In today's INSIDER Daily Digest, the defense secretary is calling on Pentagon employees to remain focused, the Marine Corps is building a close relationship with U.S. Special Operations Command and Congress has denied a Pentagon reprogramming request.
First up, Defense Secretary Jim Mattis has issued a new memo to Pentagon personnel:
The Defense Department has begun fiscal year 2018 without a new budget, but Defense Secretary Jim Mattis is calling on all Pentagon personnel to remain committed to three core lines of effort: restoring military readiness, strengthening global alliances and reforming DOD business practices.
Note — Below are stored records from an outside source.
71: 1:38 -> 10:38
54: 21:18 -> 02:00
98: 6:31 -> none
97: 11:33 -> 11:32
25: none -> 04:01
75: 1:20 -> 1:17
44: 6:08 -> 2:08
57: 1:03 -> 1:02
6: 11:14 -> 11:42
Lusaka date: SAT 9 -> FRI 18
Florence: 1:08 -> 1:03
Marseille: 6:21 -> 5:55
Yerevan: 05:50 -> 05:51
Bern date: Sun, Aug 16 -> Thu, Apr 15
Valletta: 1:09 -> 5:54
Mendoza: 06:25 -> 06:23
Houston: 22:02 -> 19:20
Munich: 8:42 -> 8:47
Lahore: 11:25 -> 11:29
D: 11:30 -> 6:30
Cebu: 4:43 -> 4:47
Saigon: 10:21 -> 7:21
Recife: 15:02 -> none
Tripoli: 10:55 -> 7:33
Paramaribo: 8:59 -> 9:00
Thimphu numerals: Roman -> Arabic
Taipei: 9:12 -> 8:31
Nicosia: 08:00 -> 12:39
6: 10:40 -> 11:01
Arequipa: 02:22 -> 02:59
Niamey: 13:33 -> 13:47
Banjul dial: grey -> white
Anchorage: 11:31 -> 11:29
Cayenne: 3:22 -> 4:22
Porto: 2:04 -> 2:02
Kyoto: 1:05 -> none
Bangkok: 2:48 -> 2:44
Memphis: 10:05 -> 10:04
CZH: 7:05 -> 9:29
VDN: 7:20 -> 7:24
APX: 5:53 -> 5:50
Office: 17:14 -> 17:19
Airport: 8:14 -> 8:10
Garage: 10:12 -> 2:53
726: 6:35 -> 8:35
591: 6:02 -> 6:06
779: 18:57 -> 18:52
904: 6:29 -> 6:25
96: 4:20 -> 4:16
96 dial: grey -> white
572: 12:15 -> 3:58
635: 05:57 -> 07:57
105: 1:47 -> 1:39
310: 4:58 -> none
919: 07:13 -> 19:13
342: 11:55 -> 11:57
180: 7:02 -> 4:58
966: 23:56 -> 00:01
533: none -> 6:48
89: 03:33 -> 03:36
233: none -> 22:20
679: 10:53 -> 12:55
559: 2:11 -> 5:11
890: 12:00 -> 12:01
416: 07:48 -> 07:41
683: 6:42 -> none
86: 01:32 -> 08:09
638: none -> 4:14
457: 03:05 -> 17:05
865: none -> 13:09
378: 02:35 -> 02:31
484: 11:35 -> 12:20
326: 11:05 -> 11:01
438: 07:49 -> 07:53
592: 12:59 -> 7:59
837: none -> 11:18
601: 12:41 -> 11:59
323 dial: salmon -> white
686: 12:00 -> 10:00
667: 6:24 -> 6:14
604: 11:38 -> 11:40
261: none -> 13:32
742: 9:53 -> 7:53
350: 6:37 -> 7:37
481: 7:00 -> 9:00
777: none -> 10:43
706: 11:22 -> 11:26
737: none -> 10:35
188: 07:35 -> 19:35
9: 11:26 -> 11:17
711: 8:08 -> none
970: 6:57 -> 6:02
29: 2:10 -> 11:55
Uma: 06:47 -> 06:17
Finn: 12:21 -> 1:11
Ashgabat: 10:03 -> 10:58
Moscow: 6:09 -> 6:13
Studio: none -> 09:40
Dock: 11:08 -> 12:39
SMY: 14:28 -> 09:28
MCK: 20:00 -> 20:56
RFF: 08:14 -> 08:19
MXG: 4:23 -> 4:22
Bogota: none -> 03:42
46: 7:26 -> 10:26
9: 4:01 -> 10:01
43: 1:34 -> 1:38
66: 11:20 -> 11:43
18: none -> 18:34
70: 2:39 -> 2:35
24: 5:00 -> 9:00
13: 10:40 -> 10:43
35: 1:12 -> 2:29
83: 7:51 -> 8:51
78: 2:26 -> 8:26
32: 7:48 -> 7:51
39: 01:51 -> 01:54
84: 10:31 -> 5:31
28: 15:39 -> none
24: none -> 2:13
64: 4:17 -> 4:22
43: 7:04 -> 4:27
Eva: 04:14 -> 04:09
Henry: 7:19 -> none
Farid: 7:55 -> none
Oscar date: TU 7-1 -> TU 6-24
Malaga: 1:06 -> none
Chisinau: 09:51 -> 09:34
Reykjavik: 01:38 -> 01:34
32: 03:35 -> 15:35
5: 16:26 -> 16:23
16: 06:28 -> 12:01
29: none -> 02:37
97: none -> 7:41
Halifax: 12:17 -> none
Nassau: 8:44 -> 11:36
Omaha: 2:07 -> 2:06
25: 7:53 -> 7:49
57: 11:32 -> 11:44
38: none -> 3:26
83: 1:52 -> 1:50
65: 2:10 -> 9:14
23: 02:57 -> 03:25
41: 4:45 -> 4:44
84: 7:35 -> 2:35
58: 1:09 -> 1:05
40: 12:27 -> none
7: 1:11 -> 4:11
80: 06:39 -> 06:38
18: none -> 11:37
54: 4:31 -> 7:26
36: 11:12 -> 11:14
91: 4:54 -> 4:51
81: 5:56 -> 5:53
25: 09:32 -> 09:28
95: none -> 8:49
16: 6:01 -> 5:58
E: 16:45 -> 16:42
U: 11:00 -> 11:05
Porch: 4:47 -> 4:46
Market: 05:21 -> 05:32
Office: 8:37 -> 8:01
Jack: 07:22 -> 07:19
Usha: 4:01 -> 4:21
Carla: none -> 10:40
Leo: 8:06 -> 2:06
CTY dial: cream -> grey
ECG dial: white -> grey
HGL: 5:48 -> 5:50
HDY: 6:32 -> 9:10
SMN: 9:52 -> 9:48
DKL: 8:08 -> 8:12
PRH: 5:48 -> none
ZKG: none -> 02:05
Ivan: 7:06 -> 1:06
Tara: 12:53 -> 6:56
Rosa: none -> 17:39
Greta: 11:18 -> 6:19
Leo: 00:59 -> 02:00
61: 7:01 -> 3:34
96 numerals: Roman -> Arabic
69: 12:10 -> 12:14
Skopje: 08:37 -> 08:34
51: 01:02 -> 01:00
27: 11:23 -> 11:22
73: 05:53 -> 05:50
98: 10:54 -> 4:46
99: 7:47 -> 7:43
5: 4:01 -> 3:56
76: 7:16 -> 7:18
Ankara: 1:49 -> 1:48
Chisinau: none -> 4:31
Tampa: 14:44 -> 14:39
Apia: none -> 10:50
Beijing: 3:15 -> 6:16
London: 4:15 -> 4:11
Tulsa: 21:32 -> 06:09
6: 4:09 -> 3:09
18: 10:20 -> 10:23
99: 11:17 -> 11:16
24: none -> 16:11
The Marine Corps and U.S. Special Operations Command have just signed the terms of reference for a new joint board:
The Marine Corps and U.S. Special Operations Command have established a joint board for better integration between the two organizations and plan to release a concept on how to operate in the future, according to a Marine Corps official.
And Capitol Hill has rejected a July request from the Pentagon to transfer defense health funding that was no longer needed into a new synthetic aperture radar satellite effort:
House and Senate appropriators have denied the Defense Department's request to transfer $50 million to begin a new program to develop a commercially based, micro-synthetic aperture radar satellite prototype aimed at "deep learning analytics" to improve the speed and exploitation of raw satellite imagery.
Lawmakers also rejected and reduced parts of a military intelligence reprogramming request:
Lawmakers have given the Defense Department permission to shift millions of dollars between military intelligence accounts, but House appropriators rejected or reduced some of the Pentagon's requests.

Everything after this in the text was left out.